- Title screen
- Genre: Anthology Horror
- Written by: Tom de Ville Mike Basset Peter Crowther Andrew Cull Dominic McDonagh Frank Tallis
- Directed by: Marcus D.F. White Otto Bathurst Chris Bould Colin Bucksey Tom de Ville Paul Hills Ian Knox Andrew Morgan
- Composers: Paul Cartledge Philip J. Jewson
- Country of origin: United Kingdom
- No. of seasons: 2
- No. of episodes: 22

Production
- Executive producers: Steve Matthews Victor Glynn
- Producer: John Price
- Cinematography: Mike Thomson
- Editors: Robert C. Dearberg Crispin Green
- Running time: 30 mins
- Production companies: Blackjack Productions Columbia TriStar Television Golden Square Pictures

Original release
- Network: Channel 5
- Release: 17 May 2000 – 28 December 2001

= Urban Gothic (TV series) =

Television series

Urban Gothic is a British anthology horror series shown on Channel 5, running for two seasons between May 2000 and December 2001. Filmed on a low budget and broadcast in a later time-slot, it nonetheless acquired a following.
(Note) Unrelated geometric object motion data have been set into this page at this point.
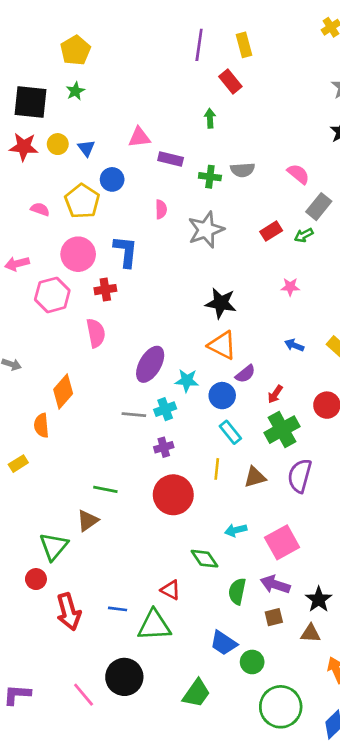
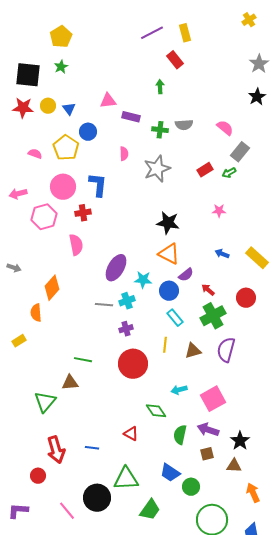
purple line: (199, 45) -> (152, 33), turned 55
red arrow: (275, 394) -> (208, 290), turned 96
brown triangle: (88, 521) -> (70, 383), turned 30
red circle: (36, 579) -> (38, 476), moved
green triangle: (154, 625) -> (126, 479), moved

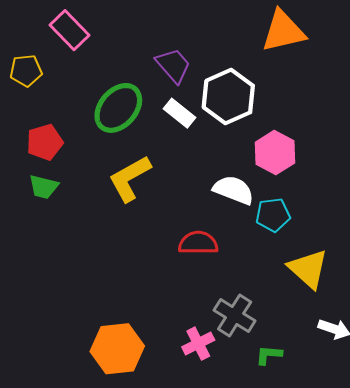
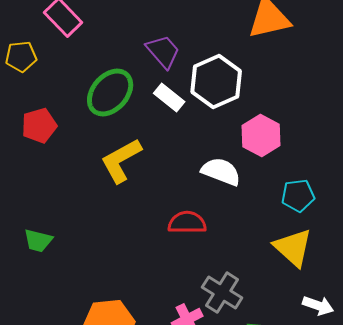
green trapezoid: (44, 187) -> (38, 240), moved
cyan pentagon: (273, 215) -> (298, 196), moved

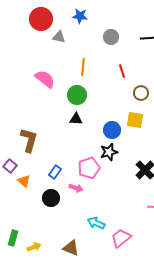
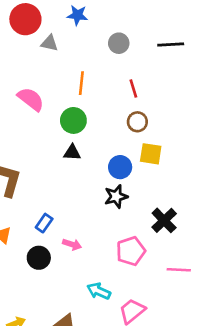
brown circle: (141, 93) -> (137, 122), moved
pink pentagon: (89, 168) -> (131, 251), moved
It has also since been repeated on the Horror Channel.

Set around London there is an underlying story thread that only becomes clear in the last episodes of each series. Each episode was different in style from the others, running the gamut of documentary-style independent film to spoof, to slick dramas similar in style to The Outer Limits or The Twilight Zone.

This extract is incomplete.